= Supplied material =
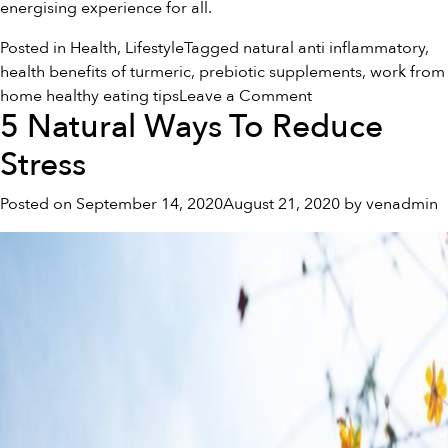
energising experience for all.
Posted in
Health
,
Lifestyle
Tagged
natural anti inflammatory
,
health benefits of turmeric
,
prebiotic supplements
,
work from
on
home healthy eating tips
Leave a Comment
5 Natural Ways To Reduce
Healthy
Eating
Stress
Tips
While
Posted on
September 14, 2020
August 21, 2020
by
venadmin
Working
From
Home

= Task to complete =
When you copy the entries above, reproduce each line exactly and leave out any pictures.

= Problem solution =
energising experience for all.
Posted in
Health
,
Lifestyle
Tagged
natural anti inflammatory
,
health benefits of turmeric
,
prebiotic supplements
,
work from
on
home healthy eating tips
Leave a Comment
5 Natural Ways To Reduce
Healthy
Eating
Stress
Tips
While
Posted on
September 14, 2020
August 21, 2020
by
venadmin
Working
From
Home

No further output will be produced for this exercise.